Both CLR and JVM can be fast, it's not that. It's slower than C++ still, but not by much. In some benchmarks a Jit:ed lang can actually be faster.

However, the real reason Java and C# apps are most often much slower than native apps is because idiomatic C# and Java is a lot more work to execute. If you want to write really high-performance Java or C# code, you have to make it allocation free on hot paths, you have to be very careful with what types are on the stack and which are on the heap, and you have to pay a lot of attention to data layout (In java that doesn't have structs especially, making lots and lots of types as SoA instead of collection of objects for example).

The bottom line is: while you can make C# and Java code run really fast, it's very hard and non-idiomatic C# and Java code you end up with. It's so hard, that it's actually no easier than writing e.g. Rust or C++ code to do the same thing!
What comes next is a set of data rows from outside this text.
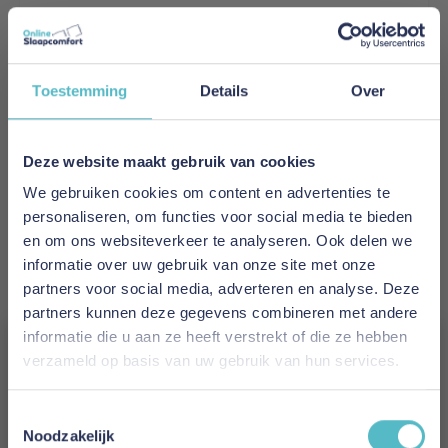
Innovation Living CozyPad Chair - stof 318
Toestemming
Details
Over
Normale prijs
€ 722,00
Speciale prijs
€ 649,80
Deze website maakt gebruik van cookies
In Winkelwagen
We gebruiken cookies om content en advertenties te
personaliseren, om functies voor social media te bieden
en om ons websiteverkeer te analyseren. Ook delen we
informatie over uw gebruik van onze site met onze
partners voor social media, adverteren en analyse. Deze
partners kunnen deze gegevens combineren met andere
informatie die u aan ze heeft verstrekt of die ze hebben
verzameld op basis van uw gebruik van hun services.
Vergeet je 5% korting
Toestemmingsselectie
niet!
Noodzakelijk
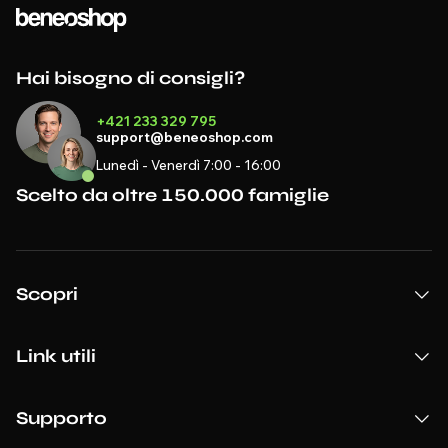
Hai bisogno di consigli?
+421 233 329 795
support@beneoshop.com
Lunedì - Venerdì 7:00 - 16:00
Scelto da oltre 150.000 famiglie
Scopri
Link utili
Supporto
And that is exactly the point where C# and Java no longer makes sense: if you can't use the idiomatic and ergonomic way of writing it, it has lost its value.


Note that this is the default, standardized behavior. If you're willing to use Oracle (and I think by extension OpenJDK)-specific features then there are some functions with "unsafe" in the name that allows you to hand over memory directly to native code, instead of copying it over. The default behaviour is to copy all memory passed in and out of the JVM, so as to avoid native+java+GC messing with the same memory area (potentially at the same time).


Same problem writing the engine in C#. You often run into memory and GC problems that are a pain to work around.